The Deadpool franchise is rereleasing their most recent film in a PG-13 version dubbed “Once Upon a Deadpool.”
In the film, Deadpool captures Fred Savage (who starred as the little boy in “Princess Bride”) and tells him a storybook version of the film editing out the portions that made the film rated R.
But on that front, the film may have made a misstep with its advertising campaign. The poster for the film bears a strong resemblance to a painting commissioned by the Church of Jesus Christ:
The painting by Harry Anderson is a common one found in the chapels and homes of members of the Church (it hangs in my local chapel.)

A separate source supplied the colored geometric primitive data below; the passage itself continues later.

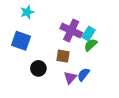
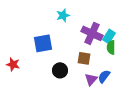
cyan star: (27, 12) -> (63, 15), moved
blue square: (21, 41) -> (43, 43), turned -30
green semicircle: (91, 45) -> (111, 47), turned -48

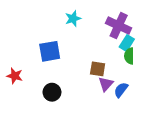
purple cross: (92, 33) -> (119, 26), moved
black circle: (60, 70) -> (52, 92), moved
purple triangle: (91, 79) -> (106, 84), moved

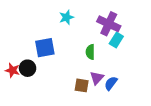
green semicircle: (129, 56) -> (90, 52), moved
brown square: (98, 69) -> (82, 85), moved
black circle: (52, 92) -> (28, 68), moved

Cassidy Carter found replacing Jesus with the profane superhero to be in bad taste and has appealed to the director, Tim Miller, to replace the advertising. The petition now has more than 30,000 signatures.
My take on the petition?
I largely agree with the critics on this one. One of the main purposes of this blog is pointing out discrimination against Latter-day Saints, and even I struggle to get too upset over this one.
I mean the movie is a re-release of the film, so the advertising crew got the cute idea to compare it to another more famous second coming. They probably googled “Second Coming Painting” and guess what comes up first?
I honestly doubt there was any more purposeful animus against Latter-day Saints than that. And honestly, with the purposefully offensive character at the center of the film, I can’t imagine much press they’d like more than “The Mormons Think We’re Being Offensive.” This petition plays right into the brand Deadpool tries to cultivate.
I understand how instinctively upsetting it is to see the Savior removed from a painting, and our desire to stand up for Him. I just don’t think it’s a useful fight.
Now let’s be honest, there is a tremendous opening for mocking Latter-day Saints in our culture that doesn’t extend to many other groups. But this is simply not an example of it. Movie posters are in the business of drawing attention and they have a long history of boring religious iconography to do it. Images specific to our faith are not normally used simply because it wouldn’t resonate with many people. But until we’ve been put through what the horror film industry has put the Catholic church through, I think we can safely just roll our eyes and move on.
That’s my take. Let me know what you think.